4. In Paragraph 1, The operation of extracting the above features is, A method for providing customized maintenance request data, comprising the operation of labeling the case where at least one state data for the first mobility matches the maintenance request data.

5. In Paragraph 1, It includes an operation to train the above hybrid model based on a training data set, and The operation of validating the above-mentioned learned hybrid model is, An operation to determine a training data set used for training the above hybrid model and a validation data set used for validation; and A method for providing customized maintenance request data, comprising an operation to calculate a prediction error through a loss function for the above learning progress results.

6. In Paragraph 5, The operation of validating the above-mentioned learned hybrid model is, An operation to evaluate the prediction accuracy of the learned hybrid model based on the above verification data set; and It includes an operation to tune the hyperparameters of the learned hybrid model based on the accuracy evaluation results above, and A method for providing customized maintenance request data, wherein the hyperparameters include at least one of a learning rate, the number of hidden layers, the number of nodes of individual layers, and the sequence length.

7. In Paragraph 1, The operation of providing the above maintenance request data to the first user is, A method for providing customized maintenance request data, comprising the operation of generating the maintenance request data in the form of a notification message using the above-mentioned learned hybrid model and providing it to the first user through a plurality of channels.

8. In Paragraph 1, The operation of receiving at least one state data above is, The method includes the operation of receiving driving path data of the first mobility from a navigation device.

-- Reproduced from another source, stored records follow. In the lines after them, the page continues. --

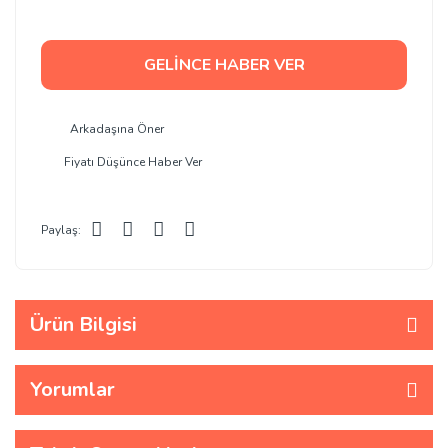
GELİNCE HABER VER
Arkadaşına Öner
Fiyatı Düşünce Haber Ver
Paylaş:
Ürün Bilgisi
Yorumlar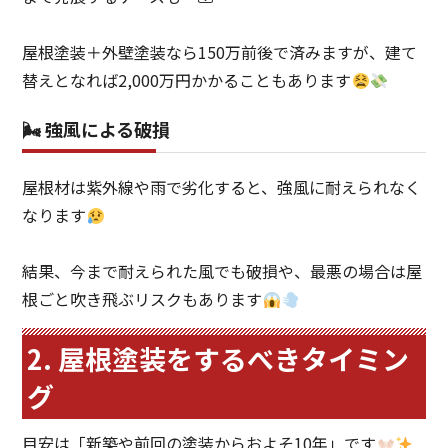
屋根塗装＋外壁塗装なら150万前後で済みますが、建て
替えとなれば2,000万円かかることもあります
🌬 強風による破損
屋根材は紫外線や雨で劣化すると、強風に耐えられなく
なります
結果、今まで耐えられた風でも破損や、最悪の場合は屋
根ごと吹き飛ぶリスクもあります
2. 屋根塗装をするべきタイミン
グ
目安は「新築や前回の塗装からおよそ10年」です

The operation of providing the above maintenance request data to the first user is, A method for providing customized maintenance request data, comprising the operation of providing maintenance request data valid on the driving path to the first user using the hybrid model based on the driving path data collected in real time from the navigation device.

9. In Paragraph 1, The operation of providing the above maintenance request data to the first user is, A method for providing customized maintenance request data, comprising the operation of determining whether the first mobility is lifted up based on pressure sensing data among the numerical data of the first mobility and providing the maintenance request data to the first user.

10. In Paragraph 1, The above-mentioned learned hybrid model is, Perform learning on the second mobility owned by the second user, and A method for providing customized maintenance request data, characterized by providing maintenance request data corresponding to the real-time status of the first mobility to the first user in response to determining whether the first mobility and the second mobility are the same mobility model and accumulatingly learning maintenance request data for individual mobilitys.

11. An electronic device that provides customized maintenance request data for individual vehicles using an artificial intelligence learning model, Communications Department; Memory; and It includes at least one processor electrically connected to the communication unit and the memory, and The above-mentioned at least one processor is, A customized maintenance request data providing electronic device configured to receive at least one state data for a first mobility owned by a first user, extract a feature for performing a maintenance prediction for the first mobility based on at least one state data for the first mobility, verify a hybrid model learned on the extracted feature based on a mobility model identical to the first mobility, and provide maintenance request data for the first mobility to the first user using the learned hybrid model.